Whatever the immediate merits of the great Morgan-Burnett for Milledge-Hanrahan swap of '09 (the P-Rats clearly won the letter sweepstakes) it's hard to see this as anything but a loss for the Nationals. Nyjer Morgan and Sean Burnett may be competent major leaguers, an honest-to-goodness upgrade from the routine incompetence of the 2009 Washington baseballclub, but it's hard to see either of them being part of the "first great Nationals team," as much as I abhor the phrase. Weren't the Nats supposed to be in the business of stockpiling talented youngsters and building for the future? Unless "the future" has been radically redefined as 2010, I'm missing something here.

Sure, Lastings Milledge was a self-aggrandizing headcase with a gift for turning routine defensive plays into highlight reel-worthy miscues. That said, he was still just 24, an age when many good-if-not-great players are still figuring out their game in the high minors. Despite his well-documented struggles, he was one of the franchises most talented offensive prospects. Read into that what you will. Maybe this move is Milledge-specific, in which case there's not much more to say. It's hard to leverage a guy who was demoted to AAA a week into the season only to break his finger. Still, selling low on him for a guy who looks for all the world like Brandon Watson fulfilling his potential is a failure, regardless of spin.

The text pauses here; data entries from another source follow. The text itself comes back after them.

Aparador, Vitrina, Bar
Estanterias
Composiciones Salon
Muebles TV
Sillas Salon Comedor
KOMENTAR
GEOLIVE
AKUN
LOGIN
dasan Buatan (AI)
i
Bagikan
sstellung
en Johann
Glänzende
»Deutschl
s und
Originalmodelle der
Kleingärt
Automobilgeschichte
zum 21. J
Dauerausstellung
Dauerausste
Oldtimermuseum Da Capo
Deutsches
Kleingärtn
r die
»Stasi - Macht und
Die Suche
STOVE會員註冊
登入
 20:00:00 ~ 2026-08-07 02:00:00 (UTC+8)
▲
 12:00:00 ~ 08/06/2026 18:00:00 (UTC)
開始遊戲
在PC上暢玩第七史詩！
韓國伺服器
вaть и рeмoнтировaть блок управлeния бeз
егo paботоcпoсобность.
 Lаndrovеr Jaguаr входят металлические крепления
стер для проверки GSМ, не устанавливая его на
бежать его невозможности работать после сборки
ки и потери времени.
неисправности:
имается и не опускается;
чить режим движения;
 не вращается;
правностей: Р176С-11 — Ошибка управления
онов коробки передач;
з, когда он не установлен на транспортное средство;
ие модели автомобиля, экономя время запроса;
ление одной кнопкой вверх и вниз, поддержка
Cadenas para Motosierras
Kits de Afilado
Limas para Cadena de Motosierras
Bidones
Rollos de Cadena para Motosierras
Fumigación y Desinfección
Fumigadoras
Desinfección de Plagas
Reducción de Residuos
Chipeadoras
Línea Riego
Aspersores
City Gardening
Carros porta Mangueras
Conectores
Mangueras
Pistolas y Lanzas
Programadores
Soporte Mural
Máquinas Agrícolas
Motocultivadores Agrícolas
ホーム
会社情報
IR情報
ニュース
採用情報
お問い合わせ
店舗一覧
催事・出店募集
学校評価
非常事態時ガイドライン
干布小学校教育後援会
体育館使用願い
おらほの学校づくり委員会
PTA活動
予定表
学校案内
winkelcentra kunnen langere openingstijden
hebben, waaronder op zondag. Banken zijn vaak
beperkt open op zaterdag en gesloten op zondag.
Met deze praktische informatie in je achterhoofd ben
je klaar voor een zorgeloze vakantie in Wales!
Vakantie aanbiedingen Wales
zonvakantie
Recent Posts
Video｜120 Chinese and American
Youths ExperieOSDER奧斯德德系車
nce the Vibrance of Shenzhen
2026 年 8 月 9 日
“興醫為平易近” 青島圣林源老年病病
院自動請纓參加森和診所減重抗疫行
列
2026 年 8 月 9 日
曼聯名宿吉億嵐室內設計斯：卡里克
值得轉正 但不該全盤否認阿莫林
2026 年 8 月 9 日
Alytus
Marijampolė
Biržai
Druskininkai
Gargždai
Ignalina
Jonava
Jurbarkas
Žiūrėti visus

On the other hand, maybe we really are seeing the first fruits of a Bowden-free organization. Couple the Milledge trade with a June draft low on toolsy, projectable high schoolers and heavy with more developed college and JuCo players. Perhaps the front office is developing a healthy scepticism of unfulfilled "potential". After all, who is really more valuable to the franchise, Lastings Milledge in Syracuse or Willie Harris in DC? Of course, the answer is the most value comes from developing Milledge to the point where he can supplant Harris. But these are the Nationals we're talking about.

Joel "Gas can"rahan is another story. He seems to have lost whatever fairy magic allowed him to get through the 2nd half of 2008 as a semi-reliable closer. If he can get his groove back in the Steel City, more power to him. Getting anything for his 7+ ERA at this point is a bonus. Sean Burnett is a lot like Hanrahan, a talented guy who seemed cursed to never figure it out. This season he has, so far. Is it an illusion? Who knows, who cares.

If this is the opening round of the purge, let me be the first (or the 1,000,001) to suggest that Ronnie Belliard, Dmitri Young, Austin Kearns and Jesus Colome can be liquidated without posing much threat to that aforementioned first great Nationals team. Sell, Rizzo, sell!